* **WORK TASK**:
Repeat exactly the lines below from the line that contains "Preguntas Fre" to the last line, inclusive, without the pictures.

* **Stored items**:
▼▼▼
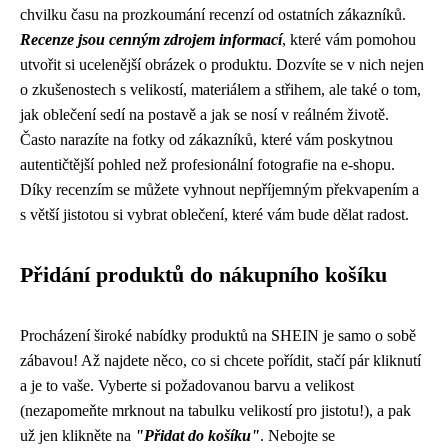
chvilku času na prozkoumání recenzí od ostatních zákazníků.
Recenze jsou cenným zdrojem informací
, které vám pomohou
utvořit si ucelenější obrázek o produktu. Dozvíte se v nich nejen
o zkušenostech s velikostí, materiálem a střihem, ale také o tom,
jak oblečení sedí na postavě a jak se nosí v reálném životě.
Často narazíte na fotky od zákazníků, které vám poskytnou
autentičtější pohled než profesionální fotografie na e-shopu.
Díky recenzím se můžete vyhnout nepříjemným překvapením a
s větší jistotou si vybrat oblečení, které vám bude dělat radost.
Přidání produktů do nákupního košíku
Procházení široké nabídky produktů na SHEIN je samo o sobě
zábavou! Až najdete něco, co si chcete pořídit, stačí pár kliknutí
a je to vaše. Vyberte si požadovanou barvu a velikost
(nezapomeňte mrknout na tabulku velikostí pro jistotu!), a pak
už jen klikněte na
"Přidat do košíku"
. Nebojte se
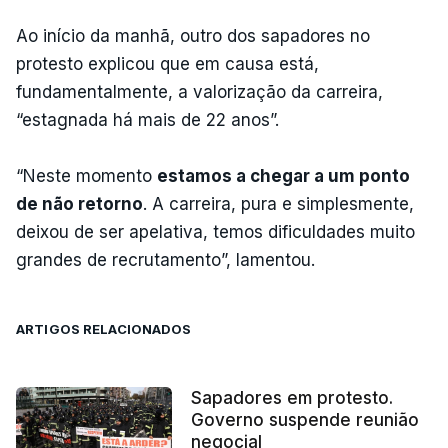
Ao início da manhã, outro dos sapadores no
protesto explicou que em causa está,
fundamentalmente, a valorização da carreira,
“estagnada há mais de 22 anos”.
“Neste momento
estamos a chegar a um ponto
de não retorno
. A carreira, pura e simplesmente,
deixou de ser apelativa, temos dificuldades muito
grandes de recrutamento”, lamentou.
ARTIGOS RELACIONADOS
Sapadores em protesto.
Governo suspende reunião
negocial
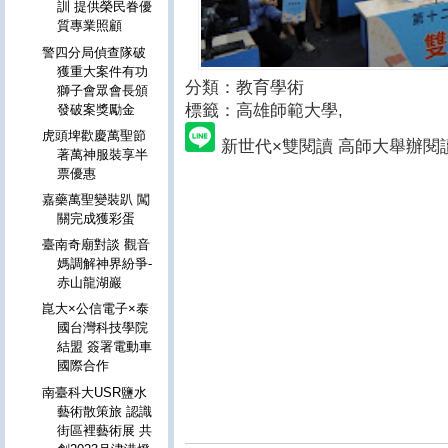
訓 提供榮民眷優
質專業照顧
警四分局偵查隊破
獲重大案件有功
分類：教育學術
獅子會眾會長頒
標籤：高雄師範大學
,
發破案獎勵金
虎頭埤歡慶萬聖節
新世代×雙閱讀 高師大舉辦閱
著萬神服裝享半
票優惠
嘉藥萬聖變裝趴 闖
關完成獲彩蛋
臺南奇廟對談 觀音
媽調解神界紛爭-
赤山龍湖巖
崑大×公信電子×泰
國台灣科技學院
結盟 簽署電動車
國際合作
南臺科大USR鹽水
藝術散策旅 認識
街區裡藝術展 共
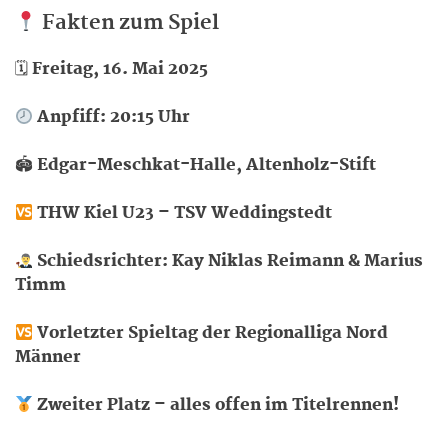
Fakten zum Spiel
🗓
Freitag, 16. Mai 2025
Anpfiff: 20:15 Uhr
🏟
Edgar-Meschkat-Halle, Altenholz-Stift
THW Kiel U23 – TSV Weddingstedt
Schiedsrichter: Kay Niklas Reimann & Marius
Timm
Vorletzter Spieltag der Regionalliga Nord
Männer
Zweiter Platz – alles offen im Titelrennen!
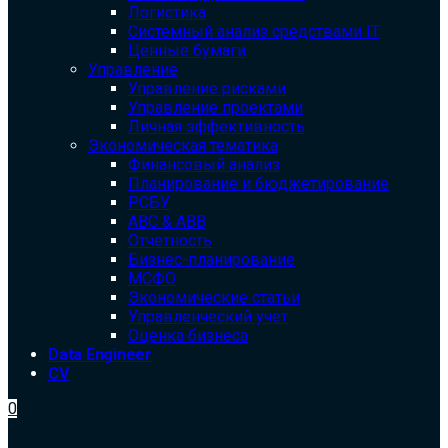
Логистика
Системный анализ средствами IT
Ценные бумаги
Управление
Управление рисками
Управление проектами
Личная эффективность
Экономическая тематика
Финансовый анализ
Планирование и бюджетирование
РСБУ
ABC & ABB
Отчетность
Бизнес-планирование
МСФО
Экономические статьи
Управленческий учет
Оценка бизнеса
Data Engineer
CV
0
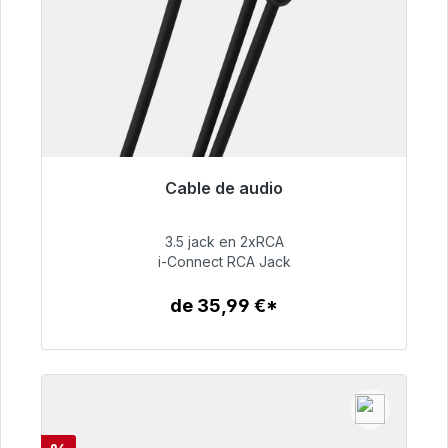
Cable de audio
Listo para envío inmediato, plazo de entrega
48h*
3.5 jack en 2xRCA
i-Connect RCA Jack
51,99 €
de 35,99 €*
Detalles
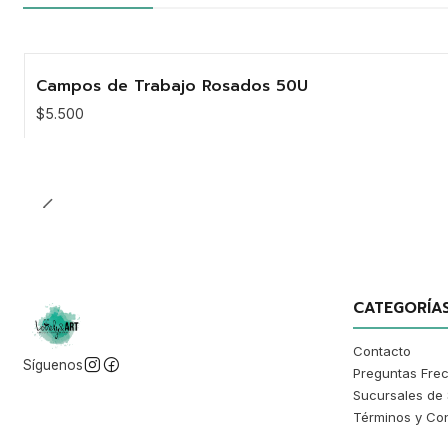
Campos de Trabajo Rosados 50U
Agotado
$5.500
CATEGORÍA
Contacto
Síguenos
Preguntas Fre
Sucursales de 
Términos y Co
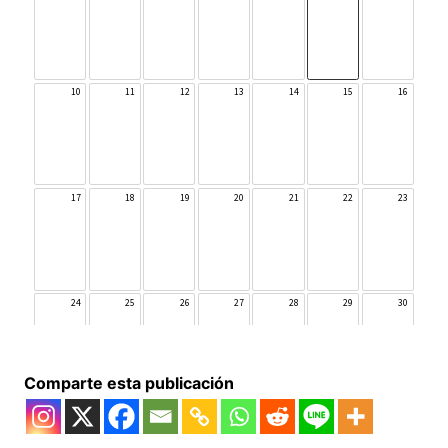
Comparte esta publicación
▲▲▲
* **YOUR SOLUTION**:
Preguntas Fre
Sucursales de 
Términos y Co
Comparte esta publicación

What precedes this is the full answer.